British geographer and academic

Kevin Ward is a British geographer and academic. Since 2007, he has been Professor of Human Geography at the University of Manchester.

== Education and career ==
Ward graduated from Middlesex University with a BA in economics and geography in 1991. The following year, he completed an MA in transport economics at the University of Leeds. He was awarded a second MA (in social research methods) by the University of Manchester in 1995, where he also carried out doctoral studies supported by an ESRC studentship; his PhD was awarded in 1998.

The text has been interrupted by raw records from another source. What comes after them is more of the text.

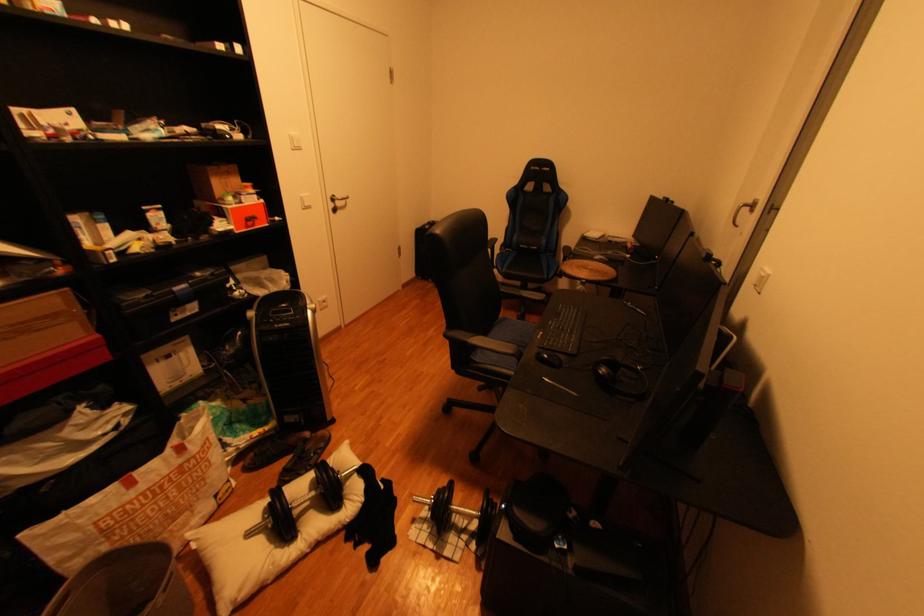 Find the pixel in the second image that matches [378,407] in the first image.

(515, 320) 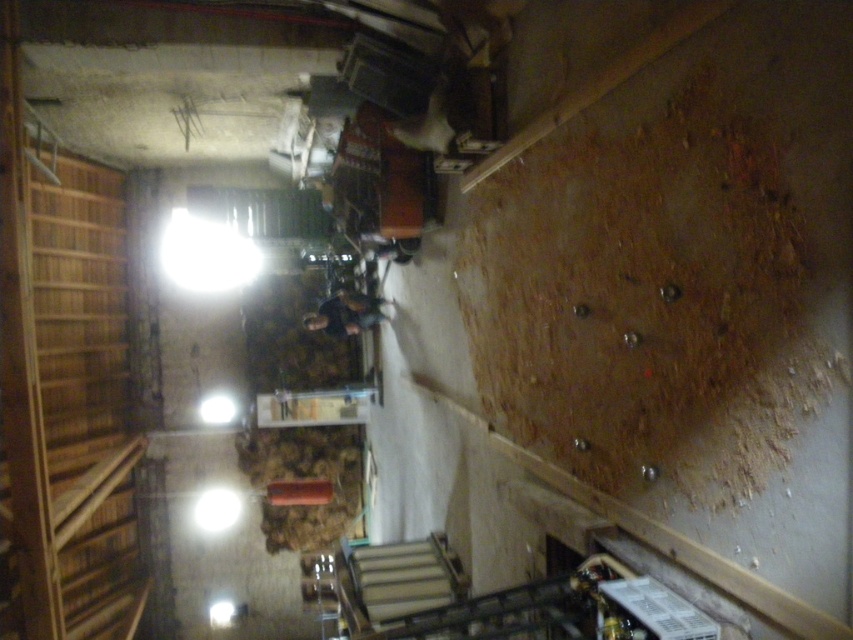 Question: Can you confirm if wooden stairs at left is wider than dark gray fabric jacket at center?

Choices:
 (A) no
 (B) yes

Answer: (A)

Question: Which of the following is the closest to the observer?

Choices:
 (A) (109, 358)
 (B) (318, 305)

Answer: (B)

Question: Is the position of wooden stairs at left more distant than that of dark gray fabric jacket at center?

Choices:
 (A) yes
 (B) no

Answer: (A)

Question: From the image, what is the correct spatial relationship of wooden stairs at left in relation to dark gray fabric jacket at center?

Choices:
 (A) above
 (B) below

Answer: (B) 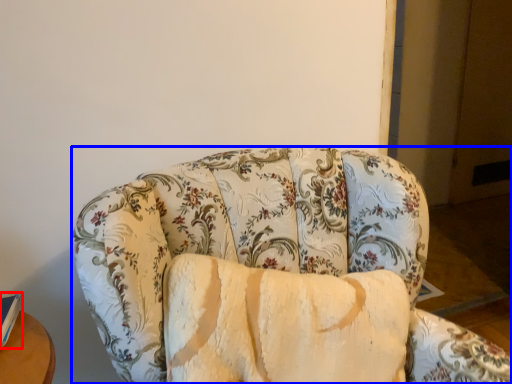 Question: Which point is further to the camera, book (highlighted by a red box) or studio couch (highlighted by a blue box)?

Choices:
 (A) book
 (B) studio couch

Answer: (A) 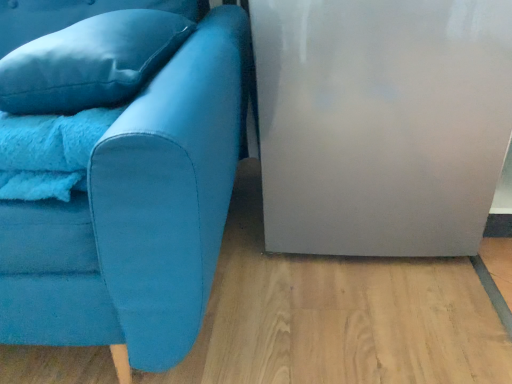 Question: Considering the positions of point (93, 279) and point (143, 39), is point (93, 279) closer or farther from the camera than point (143, 39)?

Choices:
 (A) closer
 (B) farther

Answer: (A)

Question: Which is correct: matte blue couch at left is inside satin blue pillow at upper left, or outside of it?

Choices:
 (A) outside
 (B) inside

Answer: (A)

Question: In the image, is matte blue couch at left positioned in front of or behind satin blue pillow at upper left?

Choices:
 (A) front
 (B) behind

Answer: (A)

Question: From the image's perspective, relative to matte blue couch at left, is satin blue pillow at upper left above or below?

Choices:
 (A) below
 (B) above

Answer: (B)

Question: From a real-world perspective, is satin blue pillow at upper left physically located above or below matte blue couch at left?

Choices:
 (A) above
 (B) below

Answer: (A)

Question: In terms of width, does satin blue pillow at upper left look wider or thinner when compared to matte blue couch at left?

Choices:
 (A) thin
 (B) wide

Answer: (A)

Question: Considering their positions, is satin blue pillow at upper left located in front of or behind matte blue couch at left?

Choices:
 (A) front
 (B) behind

Answer: (B)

Between 1992 and 1994, Ward was a research assistant at the University of Birmingham's Department of Economics. From 1997 to 2000, he was a research associate at the University of Manchester, where he was appointed Lecturer in Human Geography in 2000. He was promoted to a senior lectureship in 2003 and to a readership in 2005, before being appointed Professor of Human Geography in 2007.

== Publications ==

- (Co-authored with Huw Beynon, Damian Grimshaw, and Jill Rubery) Managing Employment Change: The Realities of Working in Britain (Oxford University Press, 2002).
- (Co-authored with Mike Savage and Alan Warde) Urban Sociology, Modernity and Capitalism (Sage, 2002).
- (Edited with Jamie Peck) City of Revolution: Restructuring Manchester (Manchester University Press, 2002).
- (Co-authored with Noel Castree, Neil M. Coe, and Michael Samers), Spaces of Work: Global Capitalism and the Geographies of Labour (Sage, 2004).
- (Edited with Kim England) Neoliberalization: States, Networks, Peoples (Wiley, 2007).
- Researching the City: A Guide for Students (Sage, 2012).